Mr. Dorsey’s leadership and focus had been questioned by employees and investors for some time. His departure comes a year and a half after he survived an attempted ouster from the activist investor Elliott Management.

 

Chief among Elliott’s concerns was that Mr. Dorsey’s attention was divided between the two companies he led. The firm believed that Twitter had fallen behind social media rivals in increasing its stock price and adding innovative new products.

 

Some employees rallied around Mr. Dorsey during the attempt to force him out, using the hashtag #WeBackJack as a rallying cry.

 

In March 2020, Elliott Management struck a deal with Silver Lake, one of Silicon Valley’s biggest investors in technology companies, that allowed Mr. Dorsey to remain at Twitter. The deal also gave Jesse Cohn, the Elliott executive who oversaw the Twitter campaign, a seat on Twitter’s board. Mr. Cohn joined a five-member committee that led a review of Twitter’s C.E.O. succession planning.

 

Last November, that committee completed its review, saying that it had “updated the C.E.O. succession plan in line with best practices,” according to a regulatory filing, laying a path for the transition. Twitter’s stock began to climb, and in February, Mr. Dorsey announced an ambitious plan to double Twitter’s revenue by the end of 2023. The company also sped up its product pace, releasing new features like audio chat, newsletters and tipping.

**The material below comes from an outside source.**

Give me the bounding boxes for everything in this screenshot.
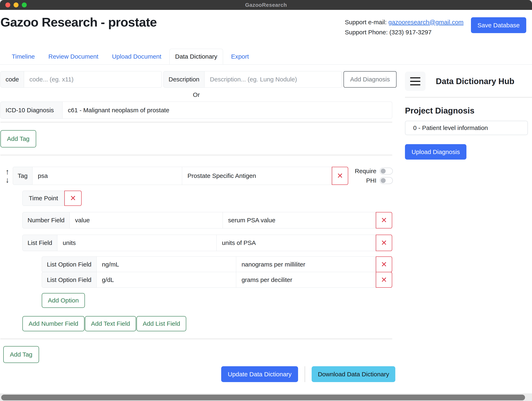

Mr. Cohn stepped down from Twitter’s board in June.

 

“Our collaboration with Jack and the company for the past two years has been productive and effective,” Mr. Cohn and Marc Steinberg, a senior portfolio manager at Elliott, said in a joint statement. They also praised Mr. Agrawal and Bret Taylor, the president of Salesforce and Twitter’s incoming board chairman, saying: “We are confident that they are the right leaders for Twitter at this pivotal moment for the company.”

 

But some of Twitter’s stock market gains have slipped away in recent months, with shares now worth roughly the same as they were a year ago. Twitter said its revenue grew 37 percent in the third quarter from a year prior, to $1.28 billion, but it lost $537 million.

 

Some legislators have demanded that Twitter do more to address misinformation and hate speech on the platform, while others have accused Mr. Dorsey of censorship and argued that Twitter should allow more content to remain online.

 

The moderation issues have been a persistent irritation for Mr. Dorsey. He had envisioned Twitter as a platform for free speech and bristled at the idea of removing content, especially from world leaders and other newsworthy figures.

 

Mr. Trump’s incendiary tweets tested Mr. Dorsey’s stance. Twitter at first compromised by labeling some of Mr. Trump’s tweets as misinformation before finally removing his account.

 

Mr. Dorsey, who will remain on Twitter’s board until its next election in 2022, stressed that he had made the decision to leave and had not been forced to go. He had recently discussed his desire to leave Twitter and to focus on projects in cryptocurrency and philanthropy, said a person familiar with his thinking who was not authorized to speak publicly.

 

In recent years, Mr. Dorsey has become increasingly interested in cryptocurrencies and the principle of technology decentralization. He said in 2019 that Twitter would help to build a decentralized form of social media that would allow users to set their own algorithms for promoting content and moderate their own communities rather than relying on tech companies to make those decisions.

 

Mr. Dorsey tapped Mr. Agrawal to oversee Twitter’s contributions to the project, known as Bluesky, which is funded by Twitter but operates independently. In August, Twitter hired Jay Graber, a cryptocurrency developer and the founder of a social events start-up, to lead Bluesky.

 

Mr. Agrawal, 37, is a low-profile figure who started his career at Twitter over a decade ago as an engineer. He worked his way up through the company and was made its chief technology officer in 2017.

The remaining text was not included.